"maybe it would have done me some favours"
Jemima Goldsmith has revealed that she wishes she had an arranged marriage like the one at the centre of her new film.
The screenwriter said she believed she was searching for a “moral certainty” when she married Imran Khan at just 21.
Her film, What’s Love Got To Do With It?, was inspired by her time in Pakistan during her nine-year marriage to Khan and centres around the parallel worlds of modern dating and arranged marriages.
She said: “Part of me thinks that if my parents had been sane and functional and able to agree, maybe it would have done me some favours to have had an arranged marriage.”
Jemima Goldsmith and Imran Khan divorced in 2004.
Despite the divorce, she is still close to the former Pakistan Prime Minister.
She and their two sons were left shaken by an assassination attempt on him in 2022.
Although her new film – starring Shazad Latif, Lily James and Emma Thompson – is about marriage, it is not something on the cards for Jemima.
She said: “I am not against it.”
But she describes it as “high investment, low yield which I think is self-explanatory”.

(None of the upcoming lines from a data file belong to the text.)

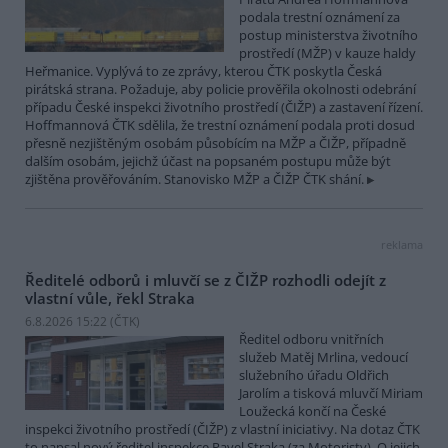
podala trestní oznámení za
postup ministerstva životního
prostředí (MŽP) v kauze haldy
Heřmanice. Vyplývá to ze zprávy, kterou ČTK poskytla Česká
pirátská strana. Požaduje, aby policie prověřila okolnosti odebrání
případu České inspekci životního prostředí (ČIŽP) a zastavení řízení.
Hoffmannová ČTK sdělila, že trestní oznámení podala proti dosud
přesně nezjištěným osobám působícím na MŽP a ČIŽP, případně
dalším osobám, jejichž účast na popsaném postupu může být
zjištěna prověřováním. Stanovisko MŽP a ČIŽP ČTK shání.
reklama
Ředitelé odborů i mluvčí se z ČIŽP rozhodli odejít z
vlastní vůle, řekl Straka
6.8.2026 15:22 (
ČTK
)
Ředitel odboru vnitřních
služeb Matěj Mrlina, vedoucí
služebního úřadu Oldřich
Jarolím a tisková mluvčí Miriam
Loužecká končí na České
inspekci životního prostředí (ČIŽP) z vlastní iniciativy. Na dotaz ČTK
to napsal nový ředitel inspekce Pavel Straka (za Motoristy). O jejich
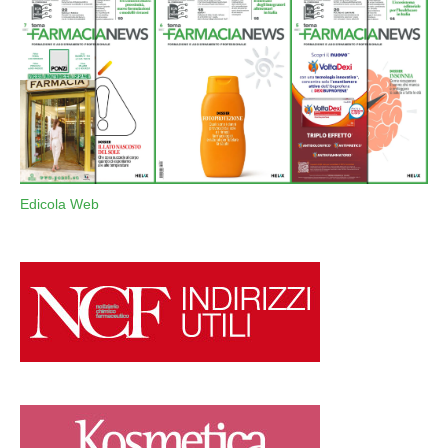
Edicola Web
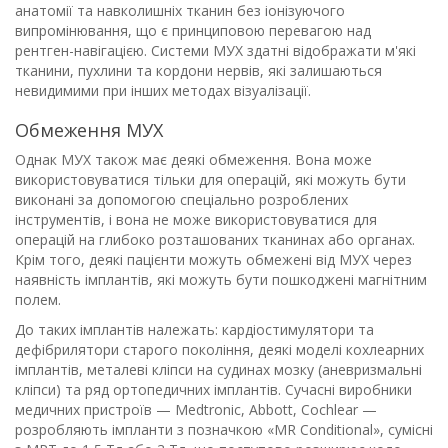
анатомії та навколишніх тканин без іонізуючого
випромінювання, що є принциповою перевагою над
рентген-навігацією. Системи МУХ здатні відображати м'які
тканини, пухлини та кордони нервів, які залишаються
невидимими при інших методах візуалізації.
Обмеження МУХ
Однак МУХ також має деякі обмеження. Вона може
використовуватися тільки для операцій, які можуть бути
виконані за допомогою спеціально розроблених
інструментів, і вона не може використовуватися для
операцій на глибоко розташованих тканинах або органах.
Крім того, деякі пацієнти можуть обмежені від МУХ через
наявність імплантів, які можуть бути пошкоджені магнітним
полем.
До таких імплантів належать: кардіостимулятори та
дефібрилятори старого покоління, деякі моделі кохлеарних
імплантів, металеві кліпси на судинах мозку (аневризмальні
кліпси) та ряд ортопедичних імплантів. Сучасні виробники
медичних пристроїв — Medtronic, Abbott, Cochlear —
розробляють імпланти з позначкою «MR Conditional», сумісні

Speaking about the parallels between What’s Love Got To Do With It? and her own life, Jemima explained:
“I guess the film kind of charts my own personal change of opinion over a period of 10 years, from cynicism about arranged marriage to the merits of a consensual arrangement involving introductions by parents or by people who kind of know you best.
“At that point, I was living with my ex-husband’s entire extended family – with his sisters and their husbands and his father and all the nephews and nieces. I saw arranged marriages up close.

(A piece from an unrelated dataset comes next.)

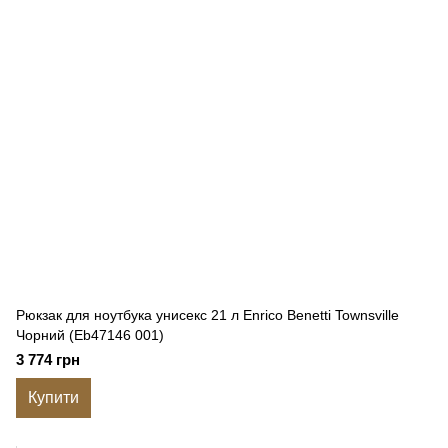
Рюкзак для ноутбука унисекс 21 л Enrico Benetti Townsville
Чорний (Eb47146 001)
3 774 грн
Купити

”Ours was the only non-arranged marriage in the entire history of quite a conservative Pathan family.”
“And, I saw some really happy, successful long-term arranged marriages. I also saw some new arrangements taking place and was kind of almost part of that selection process.”
The lead character Zoe (Lily James) has parallels with Jemima as a documentary filmmaker who experiences a similar journey when her childhood British Pakistani friend says he is opting for an arranged marriage.
Jemima added: “I came away from Pakistan after 10 years of seeing arranged marriage in a completely different light.
“I think if you live in the West and you don’t experience that and see it up close, there’s a tendency to just see arranged marriage either as outdated or just plain bad because here in the West it’s very much conflated with forced marriage and there’s such a difference.”